Kolaborasi iKonser dan Heartcorner Collective Harapkan Pengarsipan Karya


SEBUAH acara sharing dan screening session garapan iKonser yang berkolaborasi dengan Heartcorner Collective terselenggara pada Rabu (19/1/2022) malam lalu di Etnik Coffee Purwokerto. Sebuah acara yang membahas tentang pentingnya pengarsipan, baik karya maupun pertunjukan dan berbagai konten kreatif lainnya.

Dengan menghadirkan narasumber yang kompeten dibidangnya, membuat sharing konten dapat lebih dalam membahas materi. Sesuai judul yang diangkat, Rekam Skena yang fokus pada pengarsipan oleh skena tersebut dibedah habis oleh Kiki Pea, Wiman Rizkidarajat, serta Yanuadi Unggun yang baru saja menggarap pengarsipan dari pertunjukan band Senyawa.

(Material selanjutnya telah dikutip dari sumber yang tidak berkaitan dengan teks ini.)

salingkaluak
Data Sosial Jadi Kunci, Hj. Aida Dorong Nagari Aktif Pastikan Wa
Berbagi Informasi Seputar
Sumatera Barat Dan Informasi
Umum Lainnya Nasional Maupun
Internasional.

Pengarsipan menjadi sangat penting ketika proses tersebut dilakukan oleh pelaku di dalam skena itu sendiri," kata Kiki Pea ditengah sharing yang sedang dilakukan.

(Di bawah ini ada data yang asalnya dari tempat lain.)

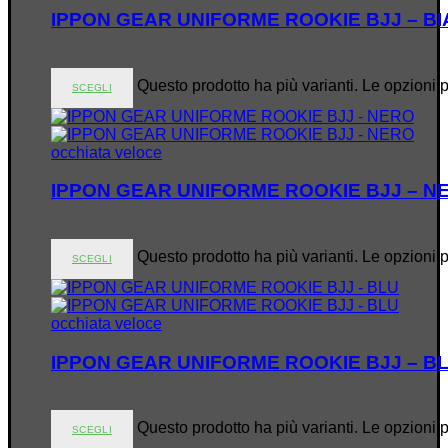
IPPON GEAR UNIFORME ROOKIE BJJ – B
€
89.00
Questo prodotto ha più varianti. Le opzioni 
SCEGLI
occhiata veloce
IPPON GEAR UNIFORME ROOKIE BJJ – N
€
89.00
Questo prodotto ha più varianti. Le opzioni 
SCEGLI
occhiata veloce
IPPON GEAR UNIFORME ROOKIE BJJ – B
€
89.00
Questo prodotto ha più varianti. Le opzioni 
SCEGLI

Acara yang dimoderatori oleh The Agvs ini menjadi semakin penting ketika iKonser mengajak berbagai pihak, termasuk Heartcorner Collective untuk berjejaring mengarsipkan hal yang beberapa tahun kedepan menjadi sesuatu yang pasti akan sangat berharga. Kiki Pea yang mempunyai latar belakang jurnalis menyebutkan, pengarsipan ini akan dimulai dari Jawa Tengah dan Yogyakarta.

Bicara tentang pengarsipan, Heartcorner Collective sejatinya sudah pernah melakukannya beberapa kali dan salah satunya Record Store Day 2015 silam dengan mendokumentasikan mereka yang 'berjasa' atas perkembangan rilisan fisik di Purwokerto pada khususnya. Pendokumentasian tersebut yang ditayangkan ditengah acara sebagai bahan diskusi antara narasumber dan pengunjung yang datang.

Wiman yang juga seorang dosen di salah satu perguruan tinggi di Purwokerto menyebutkan, dalam mengarsipkan data musik di Purwokerto pada khususnya seperti yang dilakukan Heartcorner Collective mendapatkan jalan buntu berupa pasar yang silih berganti. Menurutnya, adanya perguruan tinggi negeri di Purwokerto sudah pasti ada keuntungan dan kerugian dalam pengarsipan.

Disini banyak pendatang yang akhirnya ada akulturasi budaya. Saat pasar mulai terbentuk, banyak dari mereka yang wisuda dan kembali ke kota masing-masing yang akhirnya pasar yang sudah tercipta kembali seperti semula," kata Wiman.

Meski begitu, bukan berarti untuk pegiat seni lokalnya tidak berbuat apapun dan hal tersebut dibuktikan dengan banyaknya pertunjukan yang digagas oleh pegiat seni lokal tersebut. Wiman menyebutkan dengan adanya event hybrid Saba yang digagas oleh Heartcorner Collective,  Voicehell dengan berbagai eventnya, dan banyak lagi sudah pasti menjadi pergerakan tersendiri, tapi akhirnya semua kembali ke pasar yang menentukan.



Selain oleh ketiga narasumber, banyak hal yang disampaikan dalam acara yang dimulai pukul 19.30 WIB sampai menjelang tengah malam, salah satunya dari tim Minggu Produktif yang turut hadir. Apa yang mereka sampaikan, sejalan dengan apa yang sudah dijelaskan para narasumber seperti pentingnya pengarsipan dan 'biasanya' pengarsip adalah mereka yang turut andil dalam pergerakan.

Seperti judul dari acara ini yakni iKonser Berjejaring, goal dari sharing dan screening session ini adalah berjejaring dan saling berkomunikasi untuk dapat mendokumentasi dan mengarsipkan pertunjukan. Harapannya dari pengarsipan tersebut, dapat tayang di iKonser Channel 459 SD / 949 HD.